Records provided »
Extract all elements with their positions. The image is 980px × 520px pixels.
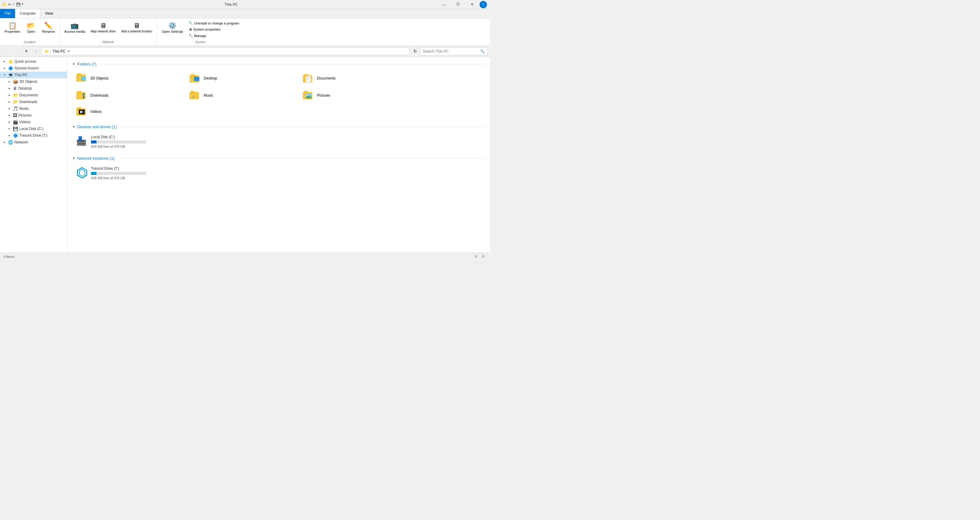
local-disk-label: Local Disk (C:) — [19, 127, 43, 131]
folder-videos-icon — [76, 106, 87, 117]
list-view-button[interactable]: ☷ — [473, 254, 479, 260]
save-icon: 💾 — [16, 2, 21, 7]
svg-rect-32 — [78, 142, 85, 145]
drive-item-tresorit-t[interactable]: Tresorit Drive (T:) 428 GB free of 476 G… — [72, 164, 170, 182]
folders-grid: 3D Objects Desktop Documents — [72, 70, 485, 120]
help-button[interactable]: ? — [480, 1, 487, 8]
uninstall-button[interactable]: 🔧 Uninstall or change a program — [186, 20, 241, 26]
forward-button[interactable]: → — [12, 47, 21, 55]
folder-item-3d-objects[interactable]: 3D Objects — [72, 70, 186, 87]
breadcrumb-this-pc[interactable]: This PC — [52, 49, 65, 54]
breadcrumb-folder-icon: 📁 — [45, 49, 49, 54]
minimize-button[interactable]: — — [437, 0, 451, 9]
open-button[interactable]: 📂 Open — [23, 20, 38, 35]
tab-file[interactable]: File — [0, 9, 15, 18]
expand-icon: ▼ — [2, 73, 7, 77]
sidebar-item-pictures[interactable]: ► 🖼 Pictures — [0, 112, 67, 119]
documents-label: Documents — [19, 93, 38, 97]
maximize-button[interactable]: ❐ — [451, 0, 465, 9]
folder-pictures-icon — [303, 90, 314, 101]
refresh-button[interactable]: ↻ — [411, 48, 419, 55]
tresorit-t-icon — [76, 167, 88, 179]
svg-rect-2 — [78, 73, 81, 75]
search-bar: 🔍 — [420, 48, 488, 55]
folder-videos-label: Videos — [90, 109, 101, 114]
folder-3d-icon — [76, 72, 87, 84]
videos-label: Videos — [19, 120, 30, 124]
recent-locations-button[interactable]: ▼ — [22, 47, 30, 55]
network-label: Network — [14, 140, 28, 144]
map-network-drive-button[interactable]: 🖥 Map network drive — [89, 20, 118, 35]
search-input[interactable] — [423, 49, 479, 54]
sidebar-item-documents[interactable]: ► 📁 Documents — [0, 92, 67, 98]
checkmark-icon: ✓ — [12, 2, 15, 7]
tab-computer[interactable]: Computer — [15, 9, 40, 18]
svg-rect-14 — [78, 91, 81, 93]
access-media-button[interactable]: 📺 Access media — [62, 20, 87, 35]
folders-section-header[interactable]: ▼ Folders (7) — [72, 62, 485, 67]
sidebar-item-music[interactable]: ► 🎵 Music — [0, 105, 67, 112]
sidebar-item-desktop[interactable]: ► 🖥 Desktop — [0, 85, 67, 92]
expand-icon: ► — [2, 66, 7, 70]
tab-view[interactable]: View — [40, 9, 57, 18]
dropdown-arrow-icon[interactable]: ▾ — [22, 2, 23, 7]
this-pc-icon: 💻 — [8, 73, 13, 78]
quick-access-label: Quick access — [14, 59, 36, 63]
content-area: ▼ Folders (7) 3D Objects Desktop — [67, 57, 490, 253]
drive-bar-fill — [91, 140, 97, 143]
system-properties-button[interactable]: 🖥 System properties — [186, 27, 241, 32]
add-network-location-button[interactable]: 🖥 Add a network location — [119, 20, 154, 35]
manage-button[interactable]: 🔧 Manage — [186, 33, 241, 38]
network-section-title: Network locations (1) — [77, 156, 115, 160]
address-dropdown-icon[interactable]: ▼ — [67, 49, 70, 54]
folder-item-music[interactable]: ♪ Music — [186, 87, 299, 103]
music-label: Music — [19, 106, 29, 111]
svg-rect-8 — [304, 75, 308, 76]
folder-item-downloads[interactable]: Downloads — [72, 87, 186, 103]
rename-button[interactable]: ✏️ Rename — [40, 20, 57, 35]
folder-documents-icon — [303, 73, 314, 84]
system-small-buttons: 🔧 Uninstall or change a program 🖥 System… — [186, 20, 241, 38]
tresorit-bar-fill — [91, 172, 97, 175]
local-disk-c-icon — [76, 135, 88, 148]
folder-music-icon: ♪ — [189, 90, 200, 101]
details-view-button[interactable]: ☷ — [480, 254, 486, 260]
sidebar-item-quick-access[interactable]: ► ⭐ Quick access — [0, 58, 67, 65]
folder-item-videos[interactable]: Videos — [72, 103, 186, 120]
local-disk-c-space: 428 GB free of 476 GB — [91, 145, 146, 148]
open-settings-button[interactable]: ⚙️ Open Settings — [159, 20, 185, 35]
folder-item-desktop[interactable]: Desktop — [186, 70, 299, 87]
window-title: This PC — [26, 2, 437, 7]
network-section-header[interactable]: ▼ Network locations (1) — [72, 156, 485, 160]
back-button[interactable]: ← — [2, 47, 11, 55]
sidebar-item-local-disk[interactable]: ► 💾 Local Disk (C:) — [0, 125, 67, 132]
folder-item-documents[interactable]: Documents — [299, 70, 412, 87]
svg-rect-18 — [191, 91, 194, 93]
system-buttons: ⚙️ Open Settings 🔧 Uninstall or change a… — [159, 20, 241, 39]
sidebar-item-tresorit[interactable]: ► 🔷 Tresorit Drive (T:) — [0, 132, 67, 139]
drive-item-local-disk-c[interactable]: Local Disk (C:) 428 GB free of 476 GB — [72, 132, 170, 151]
close-button[interactable]: ✕ — [465, 0, 479, 9]
title-bar: 📁 ↩ ✓ 💾 ▾ This PC — ❐ ✕ ? — [0, 0, 490, 9]
sidebar-item-videos[interactable]: ► 🎬 Videos — [0, 119, 67, 125]
properties-button[interactable]: 📋 Properties — [2, 20, 22, 35]
ribbon: 📋 Properties 📂 Open ✏️ Rename Location 📺… — [0, 18, 490, 46]
network-buttons: 📺 Access media 🖥 Map network drive 🖥 Add… — [62, 20, 154, 39]
sidebar-item-synced-tresors[interactable]: ► 🔷 Synced tresors — [0, 65, 67, 71]
main-layout: ► ⭐ Quick access ► 🔷 Synced tresors ▼ 💻 … — [0, 57, 490, 253]
tresorit-icon: 🔷 — [13, 133, 18, 138]
local-disk-icon: 💾 — [13, 126, 18, 131]
search-icon[interactable]: 🔍 — [480, 49, 485, 54]
location-group-label: Location — [2, 39, 57, 44]
up-button[interactable]: ↑ — [32, 47, 40, 55]
pictures-icon: 🖼 — [13, 113, 17, 118]
folder-3d-label: 3D Objects — [90, 76, 108, 81]
sidebar-item-downloads[interactable]: ► 📁 Downloads — [0, 98, 67, 105]
drives-section-header[interactable]: ▼ Devices and drives (1) — [72, 125, 485, 129]
folder-item-pictures[interactable]: Pictures — [299, 87, 412, 103]
sidebar-item-network[interactable]: ► 🌐 Network — [0, 139, 67, 146]
status-bar: 9 items ☷ ☷ — [0, 253, 490, 260]
folder-downloads-icon — [76, 90, 87, 101]
sidebar-item-this-pc[interactable]: ▼ 💻 This PC — [0, 71, 67, 78]
sidebar-item-3d-objects[interactable]: ► 📦 3D Objects — [0, 78, 67, 85]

Required action » In the records above, each line with the string "pictures" should be copied.

Written response »
sidebar-item-pictures[interactable]: ► 🖼 Pictures — [0, 112, 67, 119]
folder-pictures-icon — [303, 90, 314, 101]
pictures-icon: 🖼 — [13, 113, 17, 118]
folder-item-pictures[interactable]: Pictures — [299, 87, 412, 103]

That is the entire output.